Están animados por una doble finalidad: la de su origen en tal o cual
giro de la psicoterapia institucional, en tal o cual momento de la vida
política militante, en tal o cual aspecto de la Escuela Freudiana y de
la enseñanza de Lacan, pero también la de su función, la de su posible
funcionamiento en circunstancias distintas de aquellas que fueron su
origen. El libro debe considerarse como el montaje o la instalación,
aquí y allá, de piezas y engranajes de una máquina. A veces se trata de
pequeños engranajes, minuciosos pero desordenados, aunque perfectamente
indispensables. Máquina de deseo, es decir, de guerra y de análisis.
Por ello podemos destacar dos textos particularmente importantes: un
texto teórico en el cual el principio mismo de una máquina se
desembaraza de la hipótesis de la estructura y se deshace de los
vínculos estructurales (Máquina y estructura), y un texto-esquizo en donde las nociones de «punto signo» y «signo-mancha» se liberan de la hipoteca del significante.
Prefacio a Félix Guattari, Psychanalyse et transversalité, François Maspero, París, 1972, pp. I-XI (Psicoanálisis y transversalidad, trad. cast. Fernando Hugo Azcurra, Buenos Aires, Siglo XXI, 1976, pp. 9-21).

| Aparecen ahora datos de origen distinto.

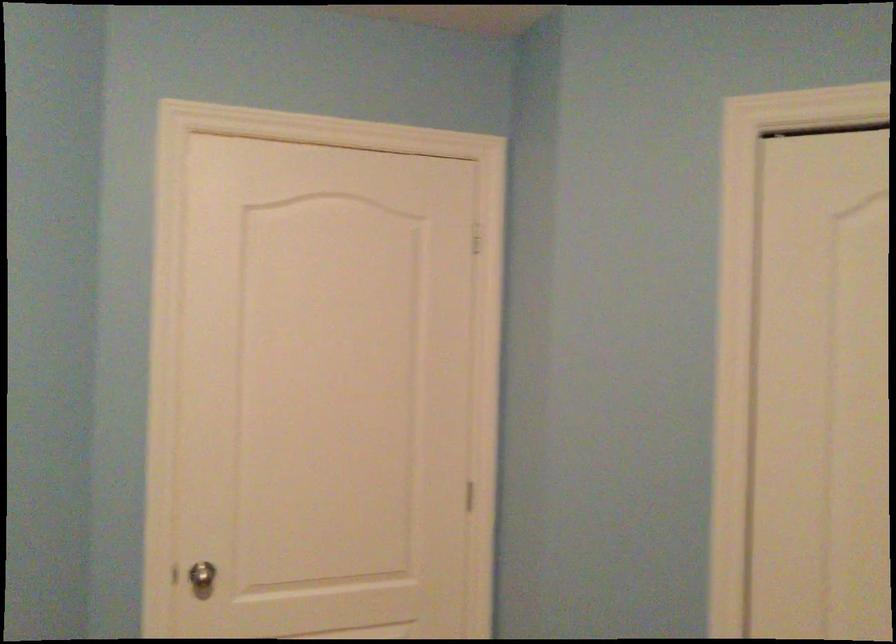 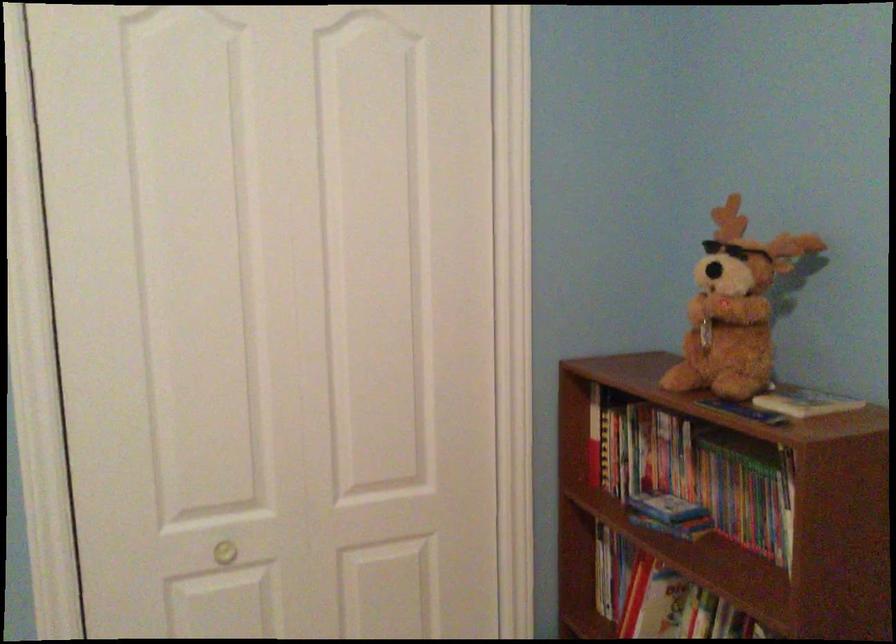 Question: The images are taken continuously from a first-person perspective. In which direction is your viewpoint rotating?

1 Marcel Jaeger, «L’Underground de la folie», en Folie pour folie, Partisans, febrero de 1972.
2 Cahiers de la Verité, serie Ciencias humanas y lucha de clases, nº 1.
* Deleuze añade, en una nota de su
ejemplar personal: «Por ejemplo, la política económica se decide como
mínimo a escala europea, mientras que la política social se deja al
cuidado de cada Estado».
3 Michel Foucault, Histoire de la folie, Gallimard, París, 1972, Apéndice I (Historia de la locura en la época clásica, trad. cast. Juan José Utrilla, México, FCE, 1967, 2 vols.).